With baby boomers retiring or about to retire, it stands to reason that younger people will come on board. What kind of culture will they find at your organization? Today, an inclusive environment is not only expected but also demanded.

Once your organization has an age-diverse workforce in place, you can implement strategies to motivate and engage employees for improved innovation and encourage them to pursue the following: Risk taking, Innovation, and Entrepreneurship.

    As Valerie M. Grubb explains in Clash of the Generations: Managing the New Workplace Reality (Wiley, 2017), these three activities constitute an approach that compels an employee — of any age — to engage in creative problem solving and more effective operations. The following eight strategies can help.

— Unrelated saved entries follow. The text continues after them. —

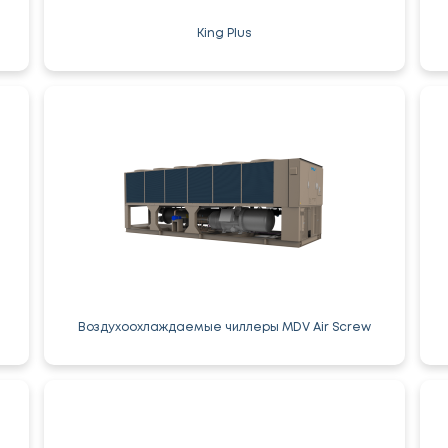
King Plus
Воздухоохлаждаемые чиллеры MDV Air Screw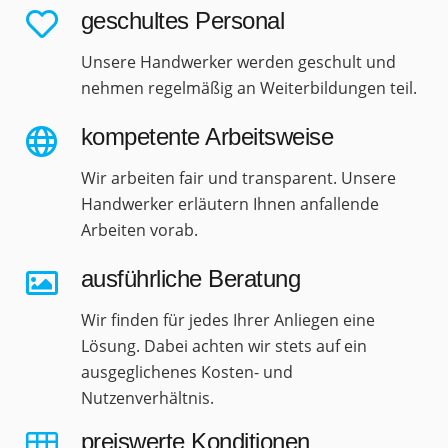
geschultes Personal
Unsere Handwerker werden geschult und
nehmen regelmäßig an Weiterbildungen teil.
kompetente Arbeitsweise
Wir arbeiten fair und transparent. Unsere
Handwerker erläutern Ihnen anfallende
Arbeiten vorab.
ausführliche Beratung
Wir finden für jedes Ihrer Anliegen eine
Lösung. Dabei achten wir stets auf ein
ausgeglichenes Kosten- und
Nutzenverhältnis.
preiswerte Konditionen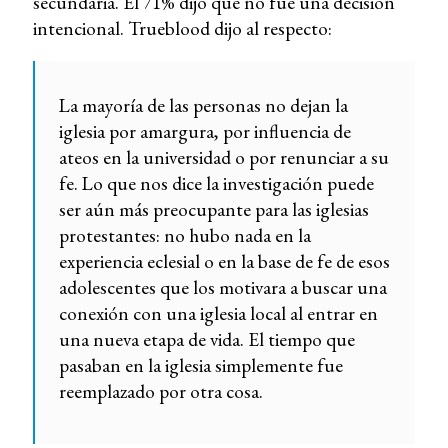
secundaria. El 71% dijo que no fue una decisión
intencional. Trueblood dijo al respecto:
La mayoría de las personas no dejan la
iglesia por amargura, por influencia de
ateos en la universidad o por renunciar a su
fe. Lo que nos dice la investigación puede
ser aún más preocupante para las iglesias
protestantes: no hubo nada en la
experiencia eclesial o en la base de fe de esos
adolescentes que los motivara a buscar una
conexión con una iglesia local al entrar en
una nueva etapa de vida. El tiempo que
pasaban en la iglesia simplemente fue
reemplazado por otra cosa.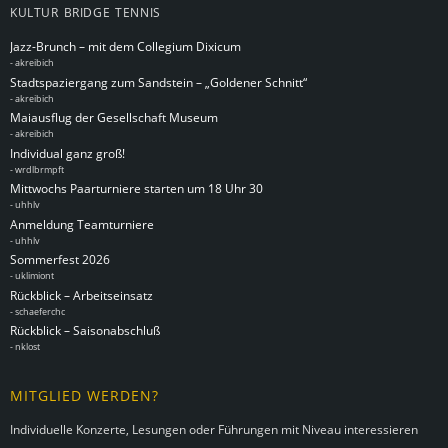
KULTUR
BRIDGE
TENNIS
Jazz-Brunch – mit dem Collegium Dixicum
-
akreibich
Stadtspaziergang zum Sandstein – „Goldener Schnitt“
-
akreibich
Maiausflug der Gesellschaft Museum
-
akreibich
Individual ganz groß!
-
wrdlbrmpft
Mittwochs Paarturniere starten um 18 Uhr 30
-
uhhlv
Anmeldung Teamturniere
-
uhhlv
Sommerfest 2026
-
uklimiont
Rückblick – Arbeitseinsatz
-
schaeferchc
Rückblick – Saisonabschluß
-
nklost
MITGLIED WERDEN?
Individuelle Konzerte, Lesungen oder Führungen mit Niveau interessieren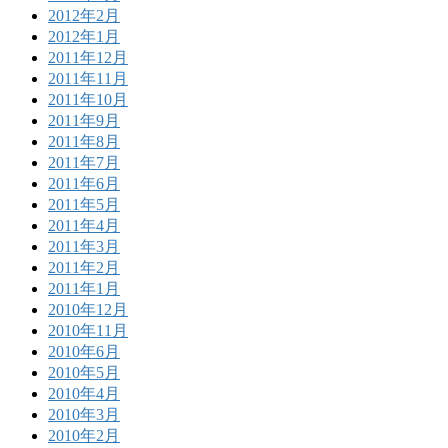
2012年2月
2012年1月
2011年12月
2011年11月
2011年10月
2011年9月
2011年8月
2011年7月
2011年6月
2011年5月
2011年4月
2011年3月
2011年2月
2011年1月
2010年12月
2010年11月
2010年6月
2010年5月
2010年4月
2010年3月
2010年2月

  • Stimulate idea generation. Having no-holds-barred, no-idea-is-a-bad-idea meetings can result in your team’s constantly being on the cutting edge of change and reinvention and serve as a powerful reminder to all staff that age is not a barrier to breakthroughs.
  • Protect idea generators. If new ideas are attacked, people, especially newer members of the team, will simply stop talking in order to avoid being shot down and feeling humiliated.
  • Don’t revile someone for mistakes made. Failure has made the world a richer place, and both innovation and entrepreneurial spirit are quashed when mistakes are punished or ignored.
  • Promote good ideas, regardless of who presents them.
  • Broaden your knowledge base, and have staff members think beyond their own day-to-day responsibilities.
  • Push yourself beyond your comfort zone. Keep learning so that you can continue to make contributions throughout the organization and not just in your own department.
  • Employ diverse employees and teams.
  • Recognize and reward risk taking. Regardless of your position in the organization, acknowledging and appreciating risk taking can have positive, far-reaching effects.